Wednesday 7 May 2008

Comment 3- Krtick Joshi

I remember back at the very 1st lesson where we had to confess our bad behaviour from a previous experience and their was a person who said that they called their blind mother embarassing after she fell down a step in a clothes store.

Well... that was me unfortunately i was so shocked how people reacted and thought i was skum of the earth i appreciated the lecturers view saying that there are always two sides to a story. I would have explained my side if people would have refrained from almost salem witch trialing me! The real story is that that me and my mother have a very close relationship we say things like that to each other and yet after that incident i did apologise.

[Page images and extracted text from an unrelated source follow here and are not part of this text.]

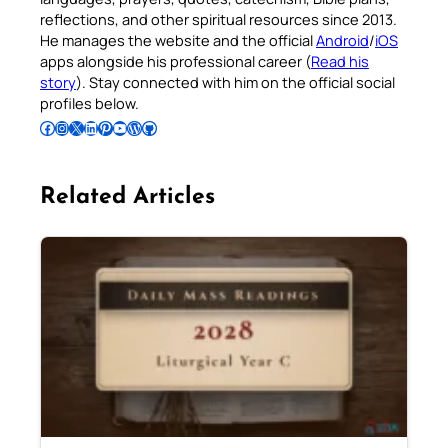
reflections, and other spiritual resources since 2013.
He manages the website and the official
Android
/
iOS
apps alongside his professional career (
Read his
story
). Stay connected with him on the official social
profiles below.
Follow Pradeep on Facebook
Follow Pradeep on Instagram
Follow Pradeep on X
Follow Pradeep on LinkedIn
Follow Pradeep on Pinterest
Subscribe to Pradeep’s Youtube Channel
Follow Pradeep on WordPress
Follow Pradeep on GitHub
Related Articles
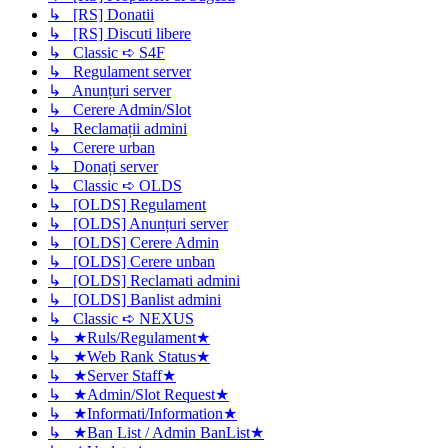
↳ [RS] Donatii
↳ [RS] Discuti libere
↳ Classic ➪ S4F
↳ Regulament server
↳ Anunțuri server
↳ Cerere Admin/Slot
↳ Reclamații admini
↳ Cerere urban
↳ Donați server
↳ Classic ➪ OLDS
↳ [OLDS] Regulament
↳ [OLDS] Anunțuri server
↳ [OLDS] Cerere Admin
↳ [OLDS] Cerere unban
↳ [OLDS] Reclamati admini
↳ [OLDS] Banlist admini
↳ Classic ➪ NEXUS
↳ ★Ruls/Regulament★
↳ ★Web Rank Status★
↳ ★Server Staff★
↳ ★Admin/Slot Request★
↳ ★Informati/Information★
↳ ★Ban List / Admin BanList★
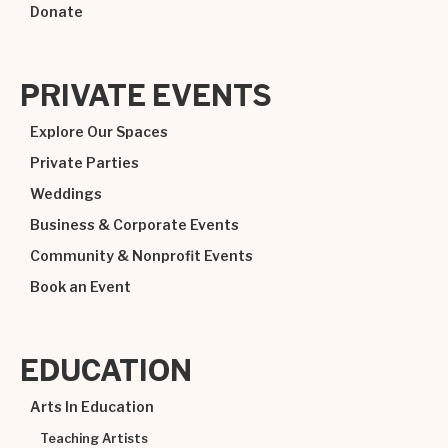
Donate
PRIVATE EVENTS
Explore Our Spaces
Private Parties
Weddings
Business & Corporate Events
Community & Nonprofit Events
Book an Event
EDUCATION
Arts In Education
Teaching Artists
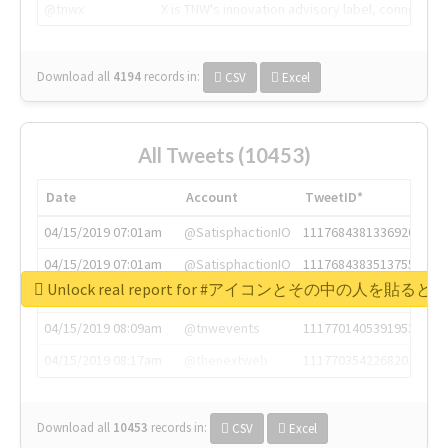
@tnwx
X is TNW's innovation advisory label, connecti
Download all
4194
records
in:
CSV
Excel
All Tweets (10453)
Date
Account
TweetID*
04/15/2019 07:01am
@SatisphactionIO
1117684381336920064
04/15/2019 07:01am
@SatisphactionIO
1117684383513755649
Unlock real report for #アイコンとその中の
04/15/2019 07:03am
@annaercilla
1117684805876027392
04/15/2019 08:09am
@tnwevents
1117701405391953920
04/15/2019 08:17am
@thenextweb
1117703542268203008
Download all
10453
records
in:
CSV
Excel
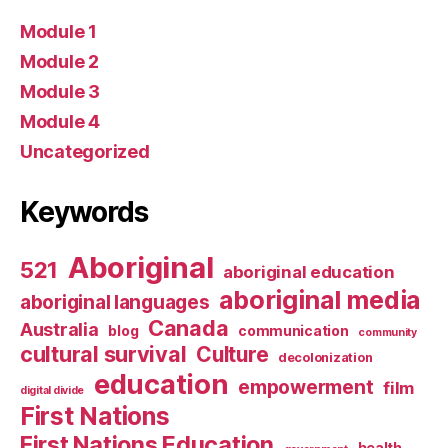
Module 1
Module 2
Module 3
Module 4
Uncategorized
Keywords
Aboriginal
521
aboriginal education
aboriginal media
aboriginal languages
Canada
Australia
blog
communication
community
cultural survival
Culture
decolonization
education
empowerment
film
digital divide
First Nations
First Nations Education
health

I was only a early teen and my mother was very protective all the other kids would go to shops on a weekend with their friends but my mother wouldn't let me. If i needed clothes i would have to go with her and as a lad being a teen it was quite embarassing when the 'cool' kids came into the same store that my mother and me where in. They were laughing at me for the fact that i was with my mum and for some reason it really affected me. My mother is blind and ive been looking after her since i was 9 years of age but at that stage in growing up these peer pressures where too much to handle and I lost concentration of where my mother was walking as I was so consumed in my paranoias. She fell down face first as she missed a step and everyone laughed. I dont blame them for laughing they don't know that my mothers blind and people falling down can be funny especially on tv shows like 'youve been framed'. However in this moment it wasn't funny for me and in haste whilst going red I picked up my mother and said in a agressive whisper "MUM YOUR SO EMBARASSING!" She was fine she didnt mind she was angry at me for not looking after her proply and later on I was angry at myself for letting my mother down like that.

As well as the lesson I learnt from that experience i also learnt that how people were so extreme in their beliefs of what i had done. Some one said that the dog who died from drugs (who one second prize in the being bad lecture of confessions) was less worse than what I did. I am well and truly shocked that people would consider a family row and a teenage mistake a lot worse than the life of a animal. Maybe because Im vegetarian and value all types of life that i have that view.



comment.
i personlly feel that what u had done was wrong, eventhough u where just a 'kid' but i think that what u said was bad. saying that to your mother i feel sorry for her u should be looking after her. i also do think that what u had done was worse then the person who killed the dog with drugs i personally found that verry funny. but i was dissapointed with ur confession.